Date Guesser
============
|Build Status| |Coverage|
A library to extract a publication date from a web page, along with a measure of the accuracy.
This was produced as a part of the `mediacloud project <https://mediacloud.org/>`_, in order to accurately extract dates from content.
Installation
------------
The library is available `on PyPI <https://pypi.org/project/date-guesser/>`_, and may be installed with
.. code-block:: bash
pip install date_guesser
Quickstart
----------
The date guesser uses both the url and the html to work, and uses some heuristics to decide which of many possible dates might be the best one.
.. code-block:: python
from date_guesser import guess_date, Accuracy
# Uses url slugs when available
guess = guess_date(url='https://www.nytimes.com/2017/10/13/some_news.html',
html='<could be anything></could>')
# Returns a Guess object with three properties
guess.date # datetime.datetime(2017, 10, 13, 0, 0, tzinfo=<UTC>)
guess.accuracy # Accuracy.DATE
guess.method # 'Found /2017/10/13/ in url'
In case there are two trustworthy sources of dates, :code:`date_guesser` prefers the more accurate one
.. code-block:: python
html = '''
<html><head>
<meta property="article:published" itemprop="datePublished" content="2017-10-13T04:56:54-04:00" />
</head></html>'''
guess = guess_date(url='https://www.nytimes.com/2017/10/some_news.html',
html=html)
guess.date # datetime.datetime(2017, 10, 13, 4, 56, 54, tzinfo=tzoffset(None, -14400))
guess.accuracy is Accuracy.DATETIME # True
But :code:`date_guesser` is not led astray by more accurate, less trustworthy sources of information
.. code-block:: python
html = '''
<html><head>
<meta property="og:image" content="foo.com/2016/7/4/whatever.jpg"/>
</head></html>'''
guess = guess_date(url='https://www.nytimes.com/2017/10/some_news.html',
html=html)
guess.date # datetime.datetime(2017, 10, 15, 0, 0, tzinfo=<UTC>)

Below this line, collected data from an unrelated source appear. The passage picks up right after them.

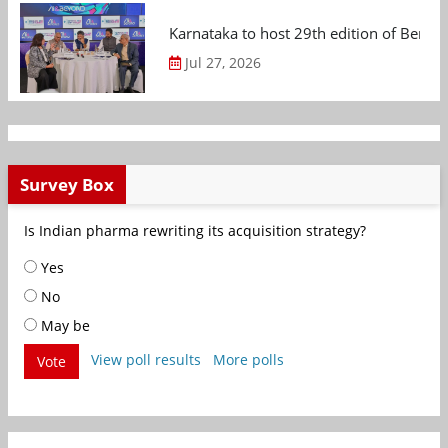
Karnataka to host 29th edition of Beng
Jul 27, 2026
Survey Box
Is Indian pharma rewriting its acquisition strategy?
Yes
No
May be
View poll results
More polls
Vote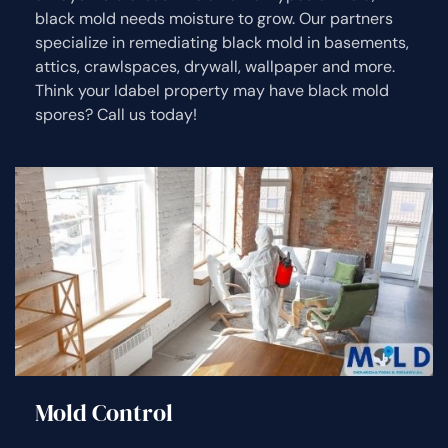
black mold needs moisture to grow. Our partners
specialize in remediating black mold in basements,
attics, crawlspaces, drywall, wallpaper and more.
Think your Idabel property may have black mold
spores? Call us today!
Mold Control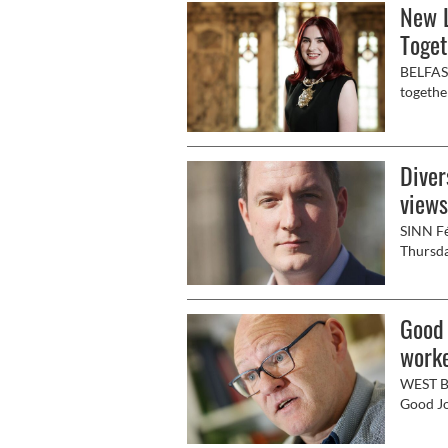
New L
Toget
BELFAST
togethe
to welc
Diver
views
SINN Fé
Thursda
Ireland”
Good 
work
WEST Be
Good Jo
Archiba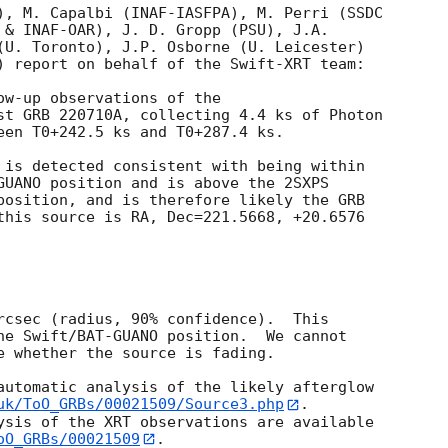
), M. Capalbi (INAF-IASFPA), M. Perri (SSDC

 & INAF-OAR), J. D. Gropp (PSU), J.A.

(U. Toronto), J.P. Osborne (U. Leicester)

) report on behalf of the Swift-XRT team:

ow-up observations of the

st GRB 220710A, collecting 4.4 ks of Photon

een T0+242.5 ks and T0+287.4 ks. 

 is detected consistent with being within

GUANO position and is above the 2SXPS

position, and is therefore likely the GRB

this source is RA, Dec=221.5668, +20.6576

rcsec (radius, 90% confidence).  This

he Swift/BAT-GUANO position.  We cannot

e whether the source is fading.

automatic analysis of the likely afterglow

uk/ToO_GRBs/00021509/Source3.php
.

ysis of the XRT observations are available

oO_GRBs/00021509
.
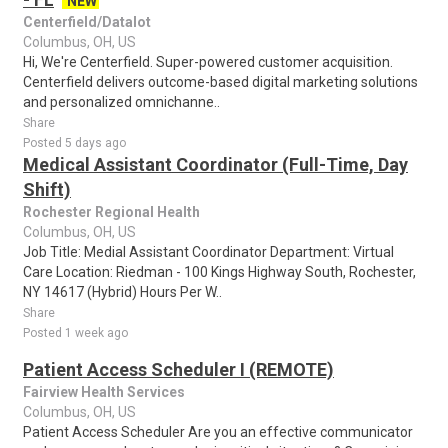
NEW
Centerfield/Datalot
Columbus, OH, US
Hi, We're Centerfield. Super-powered customer acquisition.
Centerfield delivers outcome-based digital marketing solutions
and personalized omnichanne..
Share
Posted 5 days ago
Medical Assistant Coordinator (Full-Time, Day
Shift)
Rochester Regional Health
Columbus, OH, US
Job Title: Medial Assistant Coordinator Department: Virtual
Care Location: Riedman - 100 Kings Highway South, Rochester,
NY 14617 (Hybrid) Hours Per W..
Share
Posted 1 week ago
Patient Access Scheduler I (REMOTE)
Fairview Health Services
Columbus, OH, US
Patient Access Scheduler Are you an effective communicator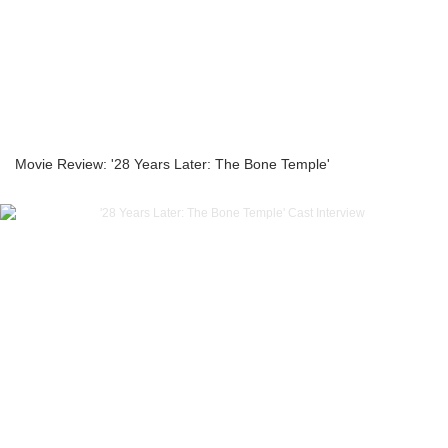
Movie Review: '28 Years Later: The Bone Temple'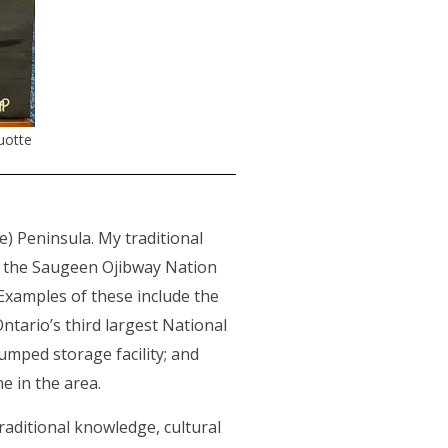
uotte
) Peninsula. My traditional
rm the Saugeen Ojibway Nation
 Examples of these include the
Ontario’s third largest National
umped storage facility; and
ne in the area.
raditional knowledge, cultural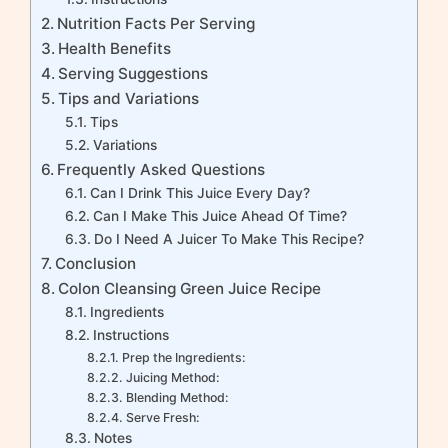
Nutrition Facts Per Serving
Health Benefits
Serving Suggestions
Tips and Variations
Tips
Variations
Frequently Asked Questions
Can I Drink This Juice Every Day?
Can I Make This Juice Ahead Of Time?
Do I Need A Juicer To Make This Recipe?
Conclusion
Colon Cleansing Green Juice Recipe
Ingredients
Instructions
Prep the Ingredients:
Juicing Method:
Blending Method:
Serve Fresh:
Notes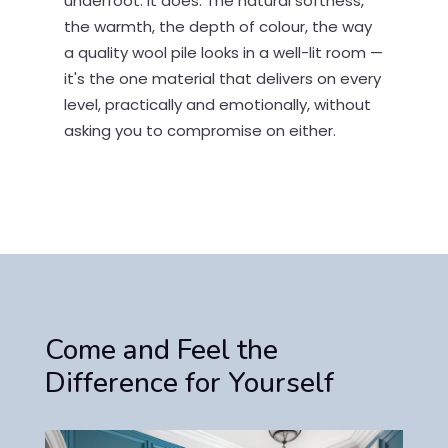
underfoot. It does. The natural softness,
the warmth, the depth of colour, the way
a quality wool pile looks in a well-lit room —
it's the one material that delivers on every
level, practically and emotionally, without
asking you to compromise on either.
Come and Feel the
Difference for Yourself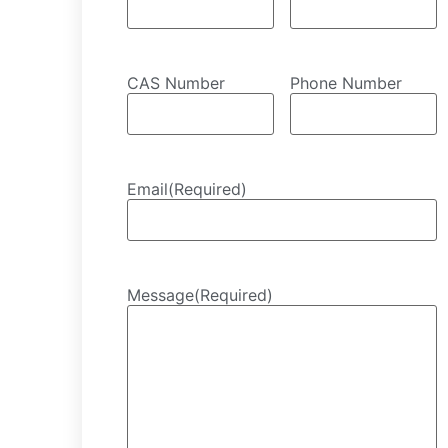
CAS Number
Phone Number
Email
(Required)
Message
(Required)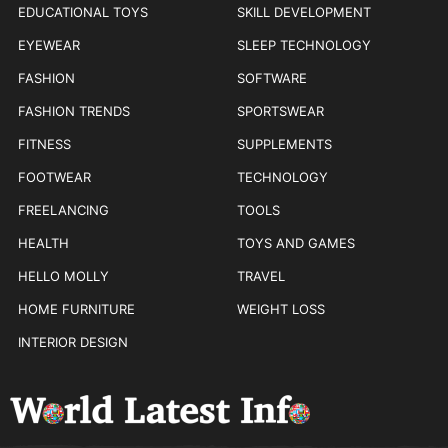
EDUCATIONAL TOYS
SKILL DEVELOPMENT
EYEWEAR
SLEEP TECHNOLOGY
FASHION
SOFTWARE
FASHION TRENDS
SPORTSWEAR
FITNESS
SUPPLEMENTS
FOOTWEAR
TECHNOLOGY
FREELANCING
TOOLS
HEALTH
TOYS AND GAMES
HELLO MOLLY
TRAVEL
HOME FURNITURE
WEIGHT LOSS
INTERIOR DESIGN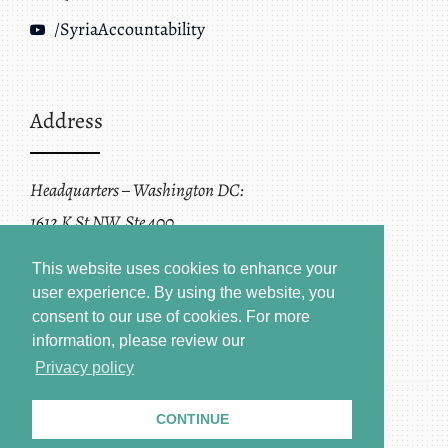
/SyriaAccountability
Address
Headquarters – Washington DC:
1612 K St NW, Ste 400
Washington, DC 20006
This website uses cookies to enhance your
user experience. By using the website, you
consent to our use of cookies.
For more
information, please review our
Privacy policy
CONTINUE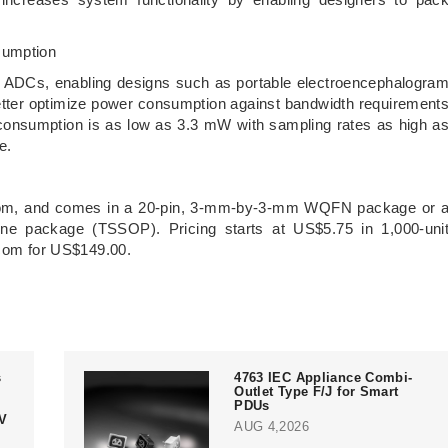
sumption
 ADCs, enabling designs such as portable electroencephalogra
tter optimize power consumption against bandwidth requirement
consumption is as low as 3.3 mW with sampling rates as high a
fe.
.com, and comes in a 20-pin, 3-mm-by-3-mm WQFN package or 
line package (TSSOP). Pricing starts at US$5.75 in 1,000-uni
I.com for US$149.00.
s
4763 IEC Appliance Combi-
Outlet Type F/J for Smart
PDUs
V
AUG 4,2026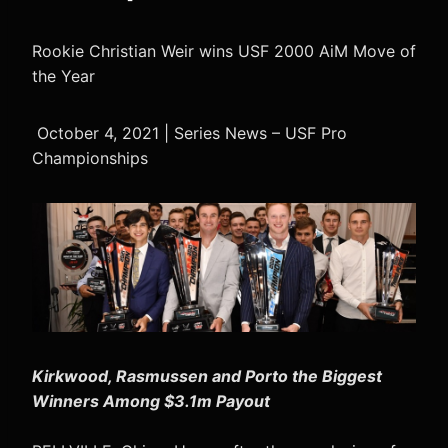
Rookie Christian Weir wins USF 2000 AiM Move of
the Year
October 4, 2021 | Series News – USF Pro
Championships
Kirkwood, Rasmussen and Porto the Biggest
Winners Among $3.1m Payout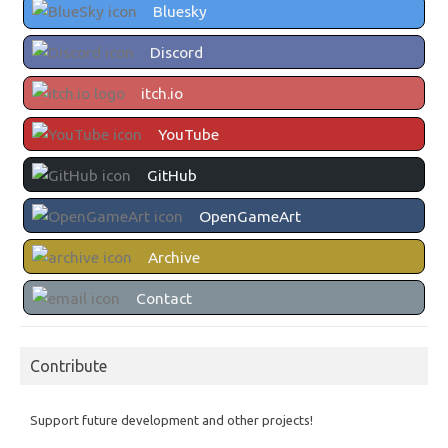
Bluesky
Discord
itch.io
YouTube
GitHub
OpenGameArt
Archive
Contact
Contribute
Support future development and other projects!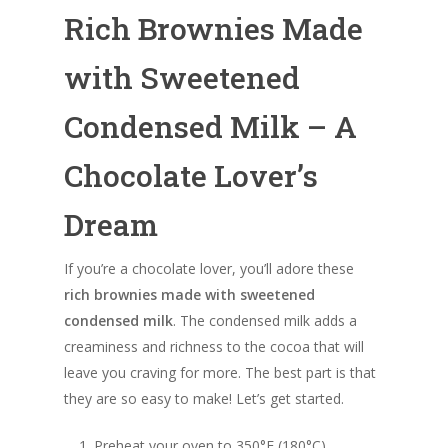
Rich Brownies Made
with Sweetened
Condensed Milk – A
Chocolate Lover’s
Dream
If you’re a chocolate lover, you’ll adore these
rich brownies made with sweetened
condensed milk
. The condensed milk adds a
creaminess and richness to the cocoa that will
leave you craving for more. The best part is that
they are so easy to make! Let’s get started.
Preheat your oven to 350°F (180°C).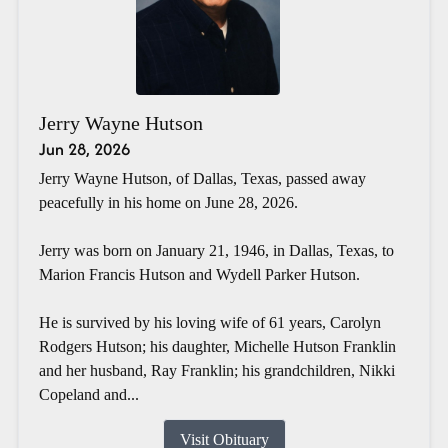
Jerry Wayne Hutson
Jun 28, 2026
Jerry Wayne Hutson, of Dallas, Texas, passed away
peacefully in his home on June 28, 2026.
Jerry was born on January 21, 1946, in Dallas, Texas, to
Marion Francis Hutson and Wydell Parker Hutson.
He is survived by his loving wife of 61 years, Carolyn
Rodgers Hutson; his daughter, Michelle Hutson Franklin
and her husband, Ray Franklin; his grandchildren, Nikki
Copeland and...
Visit Obituary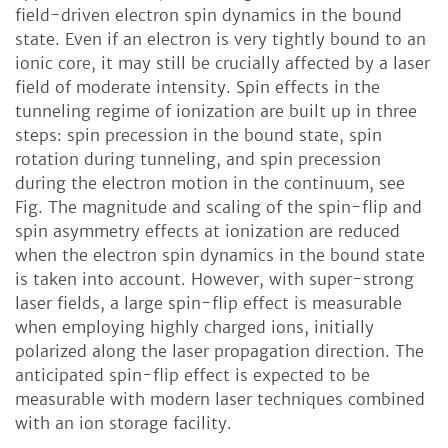
field-driven electron spin dynamics in the bound
state. Even if an electron is very tightly bound to an
ionic core, it may still be crucially affected by a laser
field of moderate intensity. Spin effects in the
tunneling regime of ionization are built up in three
steps: spin precession in the bound state, spin
rotation during tunneling, and spin precession
during the electron motion in the continuum, see
Fig. The magnitude and scaling of the spin-flip and
spin asymmetry effects at ionization are reduced
when the electron spin dynamics in the bound state
is taken into account. However, with super-strong
laser fields, a large spin-flip effect is measurable
when employing highly charged ions, initially
polarized along the laser propagation direction. The
anticipated spin-flip effect is expected to be
measurable with modern laser techniques combined
with an ion storage facility.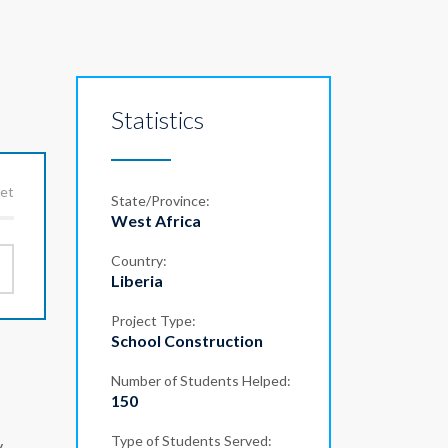
Statistics
get
State/Province:
West Africa
Country:
Liberia
Project Type:
School Construction
Number of Students Helped:
150
Type of Students Served:
,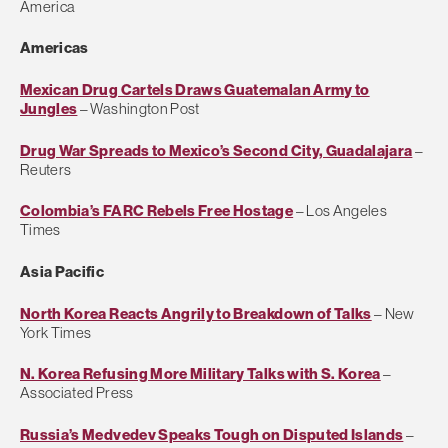
America
Americas
Mexican Drug Cartels Draws Guatemalan Army to
Jungles
– Washington Post
Drug War Spreads to Mexico’s Second City, Guadalajara
–
Reuters
Colombia’s FARC Rebels Free Hostage
– Los Angeles
Times
Asia Pacific
North Korea Reacts Angrily to Breakdown of Talks
– New
York Times
N. Korea Refusing More Military Talks with S. Korea
–
Associated Press
Russia’s Medvedev Speaks Tough on Disputed Islands
–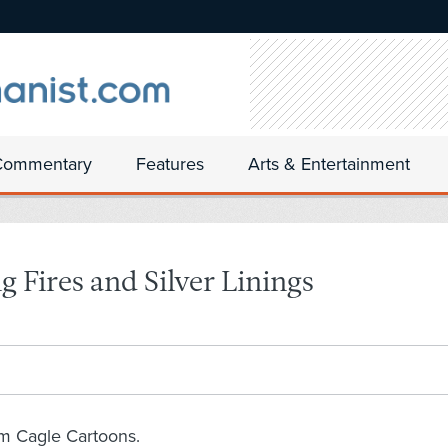
Commentary
Features
Arts & Entertainment
 Fires and Silver Linings
om Cagle Cartoons.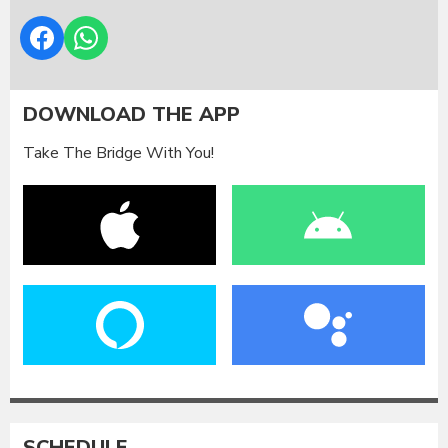
DOWNLOAD THE APP
Take The Bridge With You!
SCHEDULE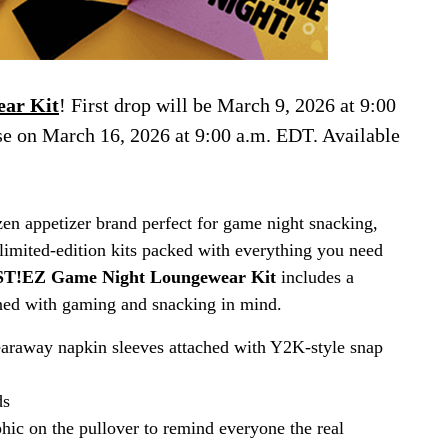
ar Kit
! First drop will be March 9, 2026 at 9:00
se on March 16, 2026 at 9:00 a.m. EDT. Available
n appetizer brand perfect for game night snacking,
limited-edition kits packed with everything you need
T!EZ Game Night Loungewear Kit
includes a
igned with gaming and snacking in mind.
araway napkin sleeves attached with Y2K-style snap
ds
hic on the pullover to remind everyone the real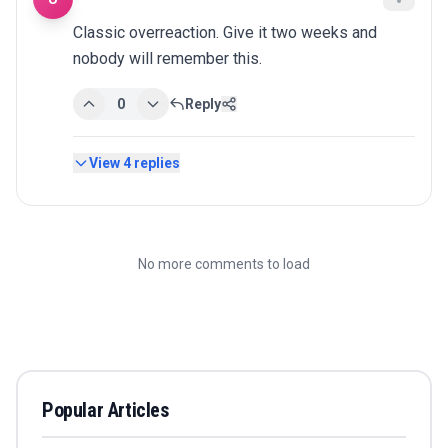
Classic overreaction. Give it two weeks and 
nobody will remember this.
0
Reply
View
4
replies
No more comments to load
Popular Articles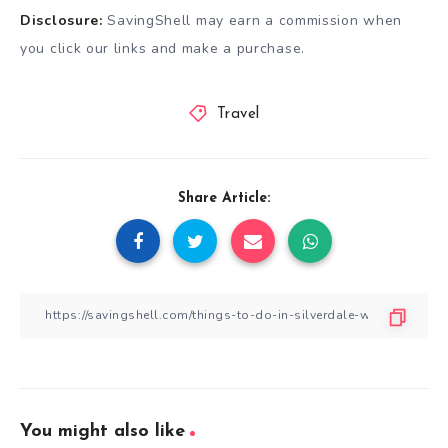
Disclosure:
SavingShell may earn a commission when
you click our links and make a purchase.
Travel
Share Article:
You might also like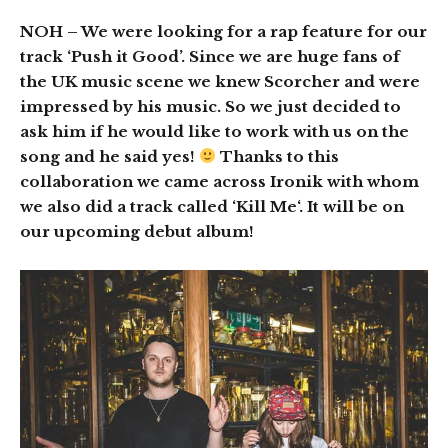
NOH
– We were looking for a rap feature for our
track ‘Push it Good’. Since we are huge fans of
the UK music scene we knew Scorcher and were
impressed by his music. So we just decided to
ask him if he would like to work with us on the
song and he said yes!
Thanks to this
collaboration we came across Ironik with whom
we also did a track called ‘Kill Me‘. It will be on
our upcoming debut album!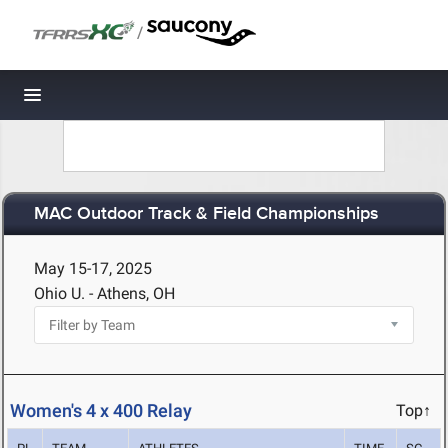
/
Toggle navigation
MAC Outdoor Track & Field Championships
May 15-17, 2025
Ohio U. - Athens, OH
Women's 4 x 400 Relay
Top↑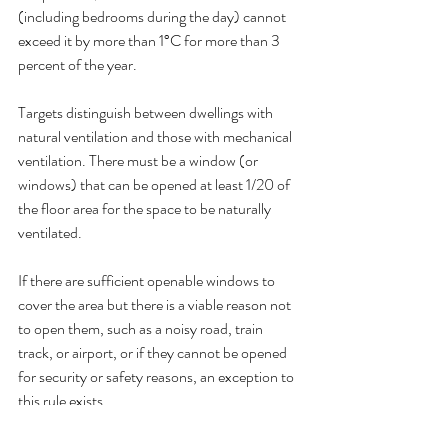
(including bedrooms during the day) cannot 
exceed it by more than 1°C for more than 3 
percent of the year.
Targets distinguish between dwellings with 
natural ventilation and those with mechanical 
ventilation. There must be a window (or 
windows) that can be opened at least 1/20 of 
the floor area for the space to be naturally 
ventilated.
If there are sufficient openable windows to 
cover the area but there is a viable reason not 
to open them, such as a noisy road, train 
track, or airport, or if they cannot be opened 
for security or safety reasons, an exception to 
this rule exists.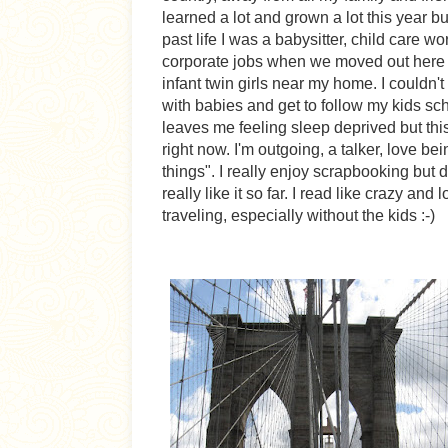
learned a lot and grown a lot this year bu
past life I was a babysitter, child care wo
corporate jobs when we moved out here b
infant twin girls near my home. I couldn
with babies and get to follow my kids sc
leaves me feeling sleep deprived but this 
right now. I'm outgoing, a talker, love b
things". I really enjoy scrapbooking but d
really like it so far. I read like crazy an
traveling, especially without the kids :-)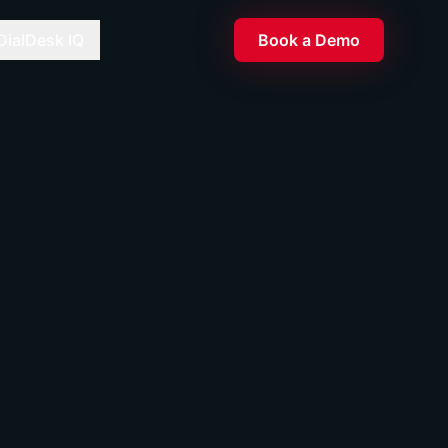
DialDesk IQ
Book a Demo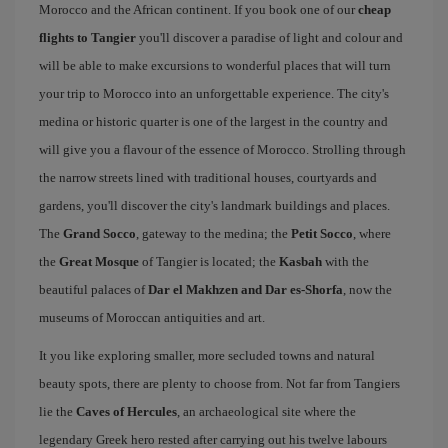
Morocco and the African continent. If you book one of our
cheap
flights to Tangier
you'll discover a paradise of light and colour and
will be able to make excursions to wonderful places that will turn
your trip to Morocco into an unforgettable experience. The city's
medina or historic quarter is one of the largest in the country and
will give you a flavour of the essence of Morocco. Strolling through
the narrow streets lined with traditional houses, courtyards and
gardens, you'll discover the city's landmark buildings and places.
The
Grand Socco
, gateway to the medina; the
Petit Socco
, where
the
Great Mosque
of Tangier is located; the
Kasbah
with the
beautiful palaces of
Dar el Makhzen and Dar es-Shorfa
, now the
museums of Moroccan antiquities and art.
It you like exploring smaller, more secluded towns and natural
beauty spots, there are plenty to choose from. Not far from Tangiers
lie the
Caves of Hercules
, an archaeological site where the
legendary Greek hero rested after carrying out his twelve labours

guess.accuracy is Accuracy.PARTIAL # True
Future Work
-----------
Languages
^^^^^^^^^
The code does quite poorly on foreign news sources. This page is Ukranian and has a date on it that
a non-Ukranian could identify, but it is not extracted:
.. code-block:: python
import requests
guess = guess_date(url='https://www.dw.com/uk/коментар-націоналізм-родом-зі-східної-європи/a-42081385',
html=requests.get(url).text)
guess.date # None
guess.accuracy is Accuracy.NONE # True
guess.method == 'Did not find anything' # True
Reckless Mode
^^^^^^^^^^^^^
We keep track of the accuracy of extracted dates, but we do not keep track of the confidence of extracted
dates being accurate. This may be a way to do more tuning given a particular use case. For example, one
strategy we do *not* employ is a regex for all the date patterns we recognize, since that was far too
error-prone. Such an approach might be preferable to returning :code:`None` in certain cases.
Performance
-----------
We benchmarked the accuracy against the wonderful :code:`newspaper` library, using one hundred urls gathered from each of four very different topics in the :code:`mediacloud` system. This includes blogs and news articles, as well as many urls that have no date (in which case a guess is marked correct only if it returns :code:`None`).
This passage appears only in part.